Content starts

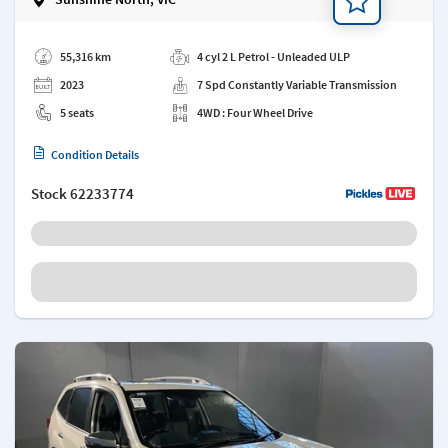
Add a note
55,316 km
4 cyl 2 L Petrol - Unleaded ULP
2023
7 Spd Constantly Variable Transmission
5 seats
4WD : Four Wheel Drive
Condition Details
Stock
62233774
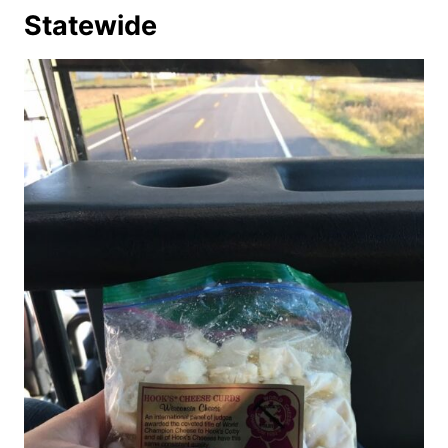
Statewide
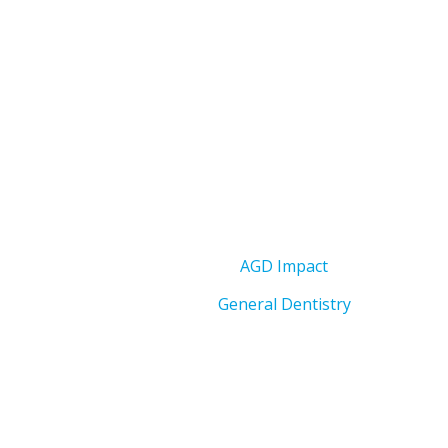
AGD Impact
General Dentistry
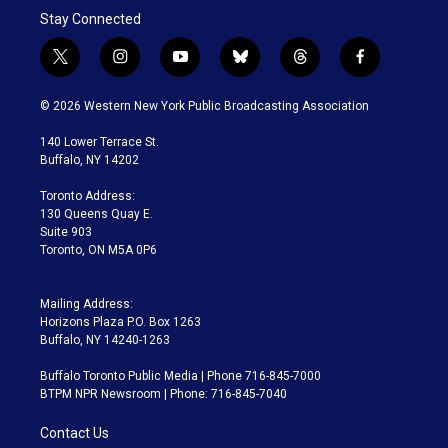
Stay Connected
t
i
y
b
t
f
w
n
o
l
h
a
i
s
u
u
r
c
© 2026 Western New York Public Broadcasting Association
t
t
t
e
e
e
t
a
u
s
a
b
140 Lower Terrace St.
e
g
b
k
d
o
Buffalo, NY 14202
r
r
e
y
s
o
a
k
Toronto Address:
m
130 Queens Quay E.
Suite 903
Toronto, ON M5A 0P6
Mailing Address:
Horizons Plaza P.O. Box 1263
Buffalo, NY 14240-1263
Buffalo Toronto Public Media | Phone 716-845-7000
BTPM NPR Newsroom | Phone: 716-845-7040
Contact Us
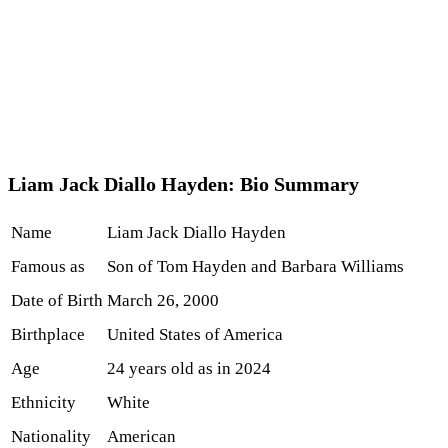
Liam Jack Diallo Hayden: Bio Summary
Name
Liam Jack Diallo Hayden
Famous as
Son of Tom Hayden and Barbara Williams
Date of Birth
March 26, 2000
Birthplace
United States of America
Age
24 years old as in 2024
Ethnicity
White
Nationality
American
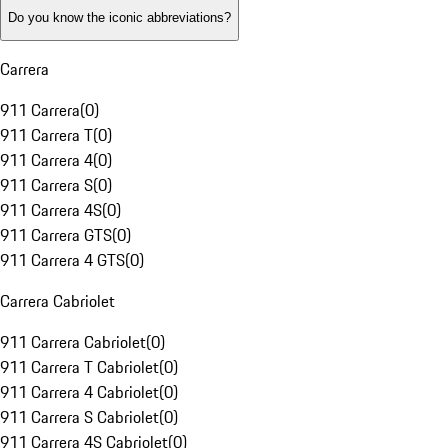
Do you know the iconic abbreviations?
Carrera
911 Carrera
(
0
)
911 Carrera T
(
0
)
911 Carrera 4
(
0
)
911 Carrera S
(
0
)
911 Carrera 4S
(
0
)
911 Carrera GTS
(
0
)
911 Carrera 4 GTS
(
0
)
Carrera Cabriolet
911 Carrera Cabriolet
(
0
)
911 Carrera T Cabriolet
(
0
)
911 Carrera 4 Cabriolet
(
0
)
911 Carrera S Cabriolet
(
0
)
911 Carrera 4S Cabriolet
(
0
)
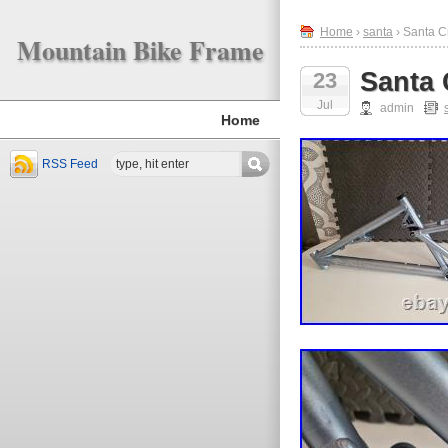
Home
›
santa
› Santa C
Mountain Bike Frame
Santa 
23
Jul
admin
Home
RSS Feed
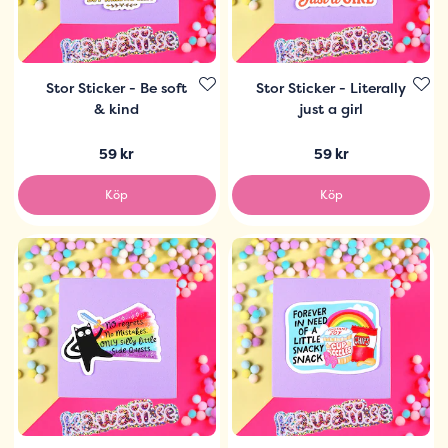
Stor Sticker - Be soft
Stor Sticker - Literally
& kind
just a girl
59 kr
59 kr
Köp
Köp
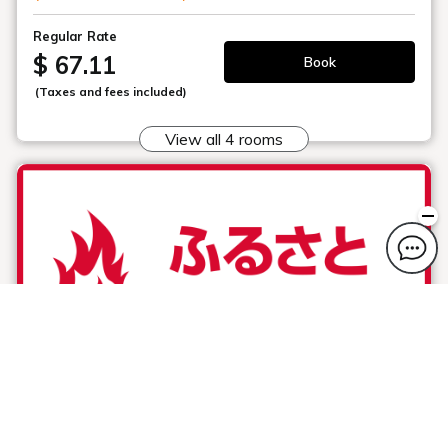
Regular Rate
$ 67.11
Book
(Taxes and fees included)
View all 4 rooms
Hometown Sports Support Plan ( free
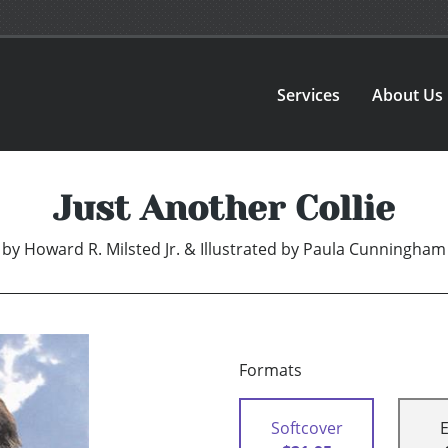
Services
About Us
Just Another Collie
by
Howard R. Milsted Jr. & Illustrated by Paula Cunningham
Formats
Softcover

Content ends

What the exercise asks:
Each line above should be written out again exactly, and no picture should appear in the copy.

Expected output:
Add a note
55,316 km
4 cyl 2 L Petrol - Unleaded ULP
2023
7 Spd Constantly Variable Transmission
5 seats
4WD : Four Wheel Drive
Condition Details
Stock
62233774
Statewide
AGD Impact
General Dentistry
Stay Connected
t
i
y
b
t
f
w
n
o
l
h
a
i
s
u
u
r
c
© 2026 Western New York Public Broadcasting Association
t
t
t
e
e
e
t
a
u
s
a
b
140 Lower Terrace St.
e
g
b
k
d
o
Buffalo, NY 14202
r
r
e
y
s
o
a
k
Toronto Address:
m
130 Queens Quay E.
Suite 903
Toronto, ON M5A 0P6
Mailing Address:
Horizons Plaza P.O. Box 1263
Buffalo, NY 14240-1263
Buffalo Toronto Public Media | Phone 716-845-7000
BTPM NPR Newsroom | Phone: 716-845-7040
Contact Us
Liam Jack Diallo Hayden: Bio Summary
Name
Liam Jack Diallo Hayden
Famous as
Son of Tom Hayden and Barbara Williams
Date of Birth
March 26, 2000
Birthplace
United States of America
Age
24 years old as in 2024
Ethnicity
White
Nationality
American
Do you know the iconic abbreviations?
Carrera
911 Carrera
(
0
)
911 Carrera T
(
0
)
911 Carrera 4
(
0
)
911 Carrera S
(
0
)
911 Carrera 4S
(
0
)
911 Carrera GTS
(
0
)
911 Carrera 4 GTS
(
0
)
Carrera Cabriolet
911 Carrera Cabriolet
(
0
)
911 Carrera T Cabriolet
(
0
)
911 Carrera 4 Cabriolet
(
0
)
911 Carrera S Cabriolet
(
0
)
911 Carrera 4S Cabriolet
(
0
)
Home
›
santa
› Santa C
Mountain Bike Frame
Santa 
23
Jul
admin
Home
RSS Feed
Stor Sticker - Be soft
Stor Sticker - Literally
& kind
just a girl
59 kr
59 kr
Köp
Köp
Regular Rate
$ 67.11
Book
(Taxes and fees included)
View all 4 rooms
Hometown Sports Support Plan ( free
Services
About Us
Just Another Collie
by
Howard R. Milsted Jr. & Illustrated by Paula Cunningham
Formats
Softcover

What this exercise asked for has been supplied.